[Main][Ops] Make triton rope support index_selecting from cos_sin_cache (#5450)

### What this PR does / why we need it? This PR extends original `rope_triton_forward` and `split_qkv_rmsnorm_rope` to support `cos_sin_cache` && `positions` as inputs. This fully aligns to vLLM RoPE api interface. Compared with earlier implementation for RoPE, the benefits are: 1. avoiding pre-computation of `cos` `sin` before model execution, which helps to remove redundant codes. 2. allowing eagle3 draft model to have different rope parameters with main model (see #6612 ). This help to recover accept rate && accuracy in that case. In addition, this kernel change only introduces very small performance degradation. Those `index_select` or `chunk` operations are now changed into simple memory access in triton kernel (For example, https://github.com/vllm-project/vllm-ascend/pull/5450/changes#diff-a4c2d3071530df193b98f9bf38553874bc4d47571336711f116c26d019cfbb6aR77-R81). **Highlights** - **RoPE Cache Unification**: Replaced separate _sin and _cos global tensors with a unified cos_sin_cache and explicit positions tensor for Rotary Positional Embeddings (RoPE), streamlining data handling. - **Triton Kernel Integration**: Updated Triton kernels (split_qkv_rmsnorm_rope_kernel, _triton_rope) to directly consume the cos_sin_cache and positions for more efficient and integrated RoPE calculations. - **Custom Operation Registration**: Registered `rope_forward_oot` as a new custom operation, allowing its use in fused compilation passes and providing a dedicated entry point for the new RoPE implementation. - **Refactored RoPE Forward Pass**: Modified the rope_forward_oot function to accept the new cos_sin_cache and positions arguments, enabling a more flexible and integrated RoPE application within the system. ### Does this PR introduce _any_ user-facing change? No. ### How was this patch tested? - vLLM version: v0.13.0 - vLLM main: 5326c89803 Additional test on Qwen3-235b accuracy: | Aime2024 | GSM8K | Livecodebench | | -------- | -------- | -------- | | 83.33 | 96.26 | 70.23 | --------- Signed-off-by: Angazenn <supperccell@163.com>
2026-02-11 21:20:53 +08:00
parent 6bc44bf49b
commit c0c2eb614e
13 changed files with 378 additions and 243 deletions
--- a/vllm_ascend/ops/register_custom_ops.py
+++ b/vllm_ascend/ops/register_custom_ops.py
@@ -14,7 +14,7 @@ from vllm.forward_context import get_forward_context
 from vllm.utils.torch_utils import direct_register_custom_op

 from vllm_ascend.ascend_forward_context import MoECommType
-from vllm_ascend.ops.triton.rope import rope_forward_triton
+from vllm_ascend.ops.rotary_embedding import rope_forward_oot
 from vllm_ascend.ops.weight_prefetch import maybe_npu_prefetch
 from vllm_ascend.utils import npu_stream_switch, prefetch_stream

@@ -188,15 +188,16 @@ def _quantize_impl_fake(
    return torch_npu.npu_quantize(in_tensor, input_scale_reciprocal, input_offset, torch.qint8, -1, False)

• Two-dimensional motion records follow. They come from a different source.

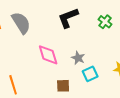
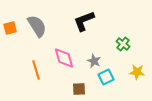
green cross: (105, 22) -> (123, 44), moved
orange line: (13, 85) -> (36, 70), moved

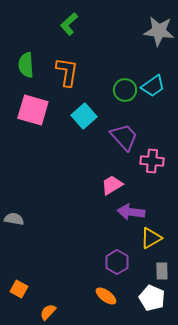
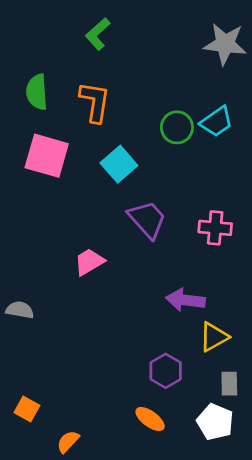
purple trapezoid: (124, 137) -> (147, 219), moved
pink trapezoid: (112, 185) -> (89, 262), moved

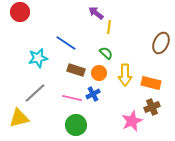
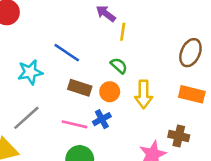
orange rectangle: (151, 83) -> (192, 94), moved
brown cross: (152, 107) -> (179, 136), turned 35

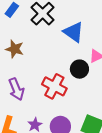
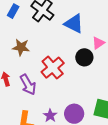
red cross: (54, 86) -> (53, 68), moved, turned 30

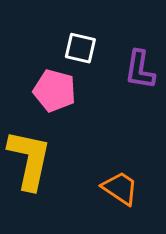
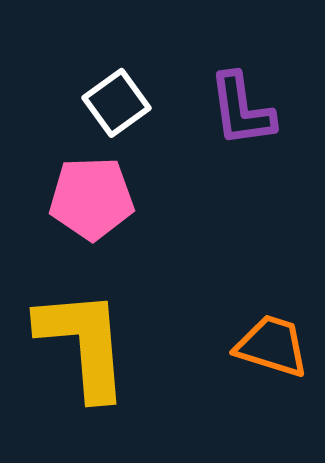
white square: (80, 48) -> (117, 103), turned -32

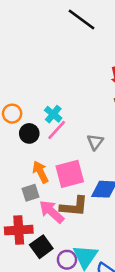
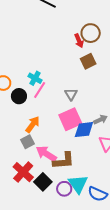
orange arrow: (40, 172) -> (33, 124), turned 72
pink square: (70, 174) -> (70, 119), moved
brown L-shape: (74, 206) -> (64, 161), moved
red cross: (19, 230) -> (23, 172), turned -35

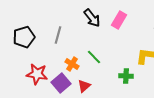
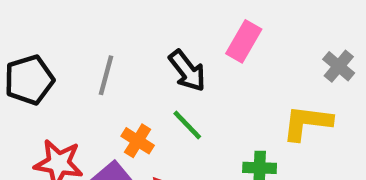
black arrow: (92, 18) -> (187, 71), moved

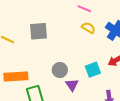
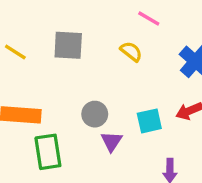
yellow semicircle: (88, 28) -> (131, 52), moved

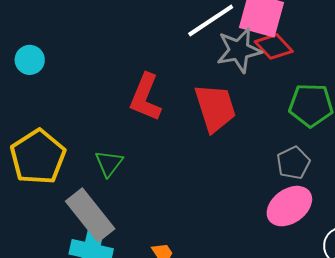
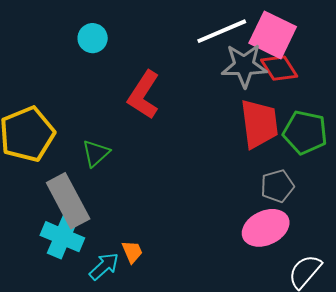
cyan circle: (30, 60) -> (93, 38), moved
red trapezoid: (215, 108) -> (259, 124), moved

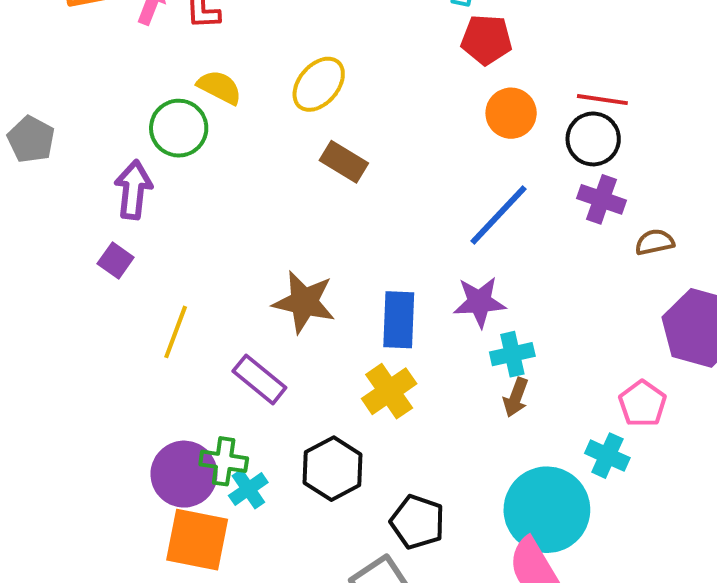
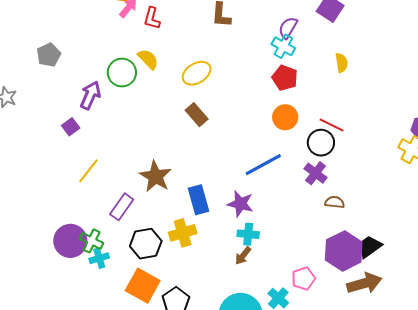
blue rectangle: (399, 320) -> (199, 200), turned -36
purple rectangle: (259, 379) -> (122, 207), turned 68
black hexagon: (333, 469) -> (146, 244), moved
orange square: (197, 540) -> (143, 286), moved

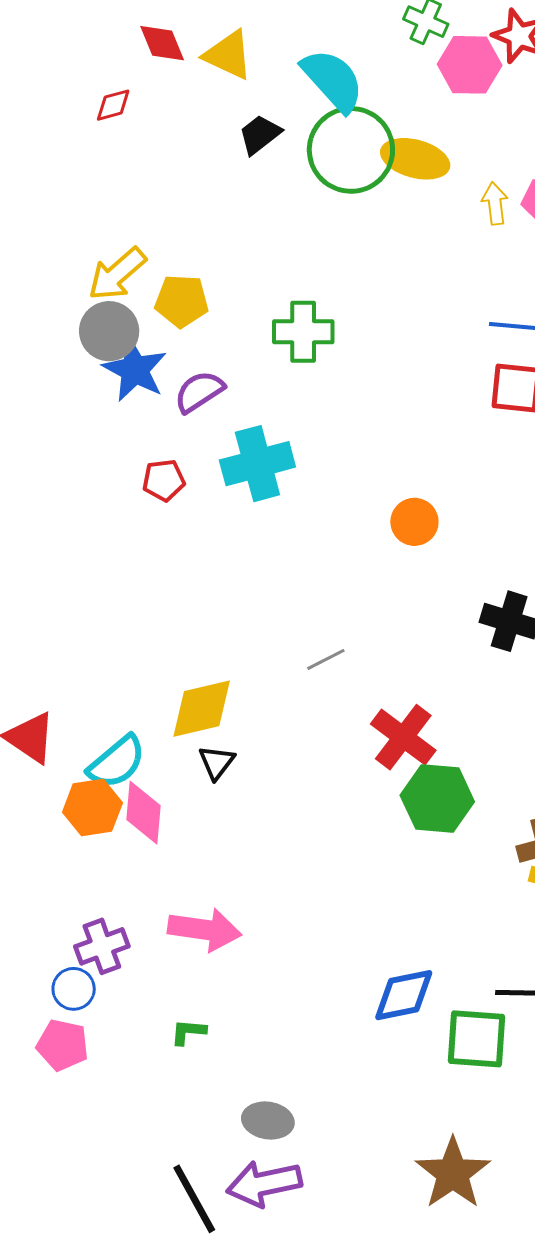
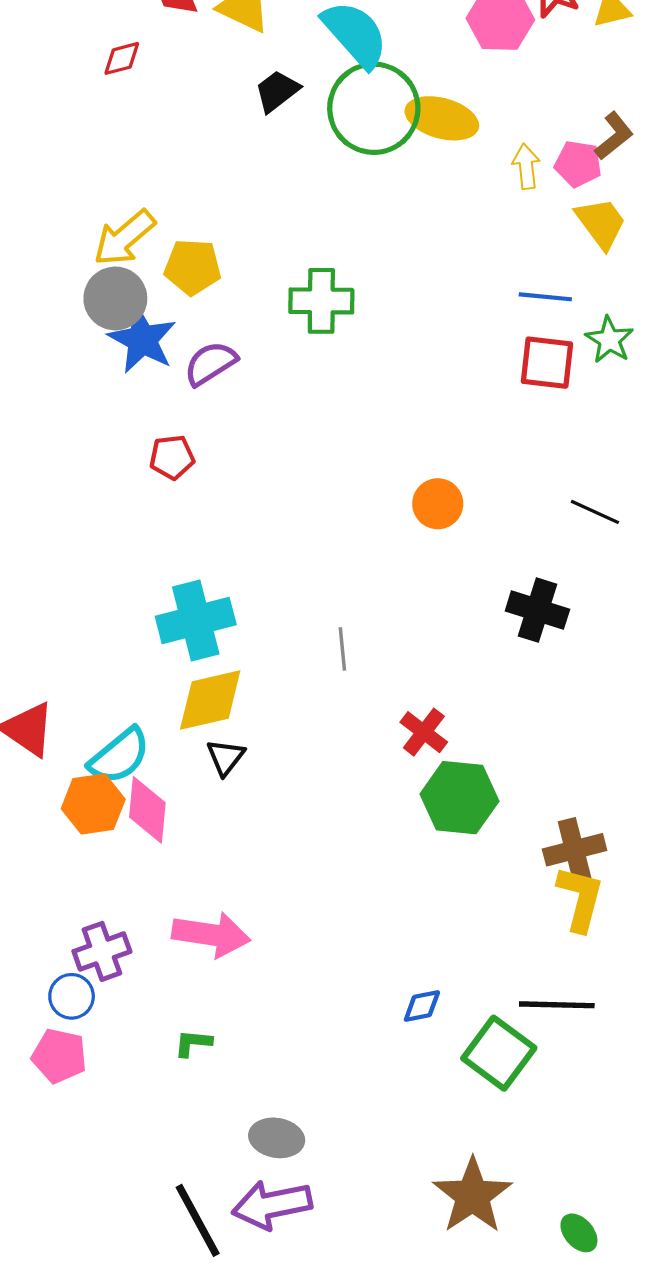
cyan cross: (257, 464) -> (196, 621), moved
gray line: (326, 659) -> (342, 649), turned -69
red cross: (403, 737) -> (424, 732), size x0.7
blue diamond: (404, 995) -> (422, 1006), size x0.6
green square: (477, 1039) -> (499, 1053), turned 32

-def _rope_forward_triton_fake(
-    q: torch.Tensor,
-    k: torch.Tensor,
-    cos: torch.Tensor,
-    sin: torch.Tensor,
-    rope_dim: int = -1,
+def _rope_forward_oot_impl_fake(
+    positions: torch.Tensor,
+    query: torch.Tensor,
+    key: torch.Tensor,
+    cos_sin_cache: torch.Tensor,
+    head_dim: int,
+    rotary_dim: int,
    is_neox_style: bool = True,
 ) -> tuple[torch.Tensor, torch.Tensor]:
-    return torch.empty_like(q), torch.empty_like(k)
+    return query, key


 direct_register_custom_op(
@@ -262,10 +263,11 @@ direct_register_custom_op(
    mutates_args=[],
    dispatch_key="PrivateUse1",
 )
+
 direct_register_custom_op(
-    op_name="rope_forward_triton",
-    op_func=rope_forward_triton,
-    fake_impl=_rope_forward_triton_fake,
+    op_name="npu_rotary_embedding",
+    op_func=rope_forward_oot,
+    fake_impl=_rope_forward_oot_impl_fake,
    mutates_args=[],
    dispatch_key="PrivateUse1",
 )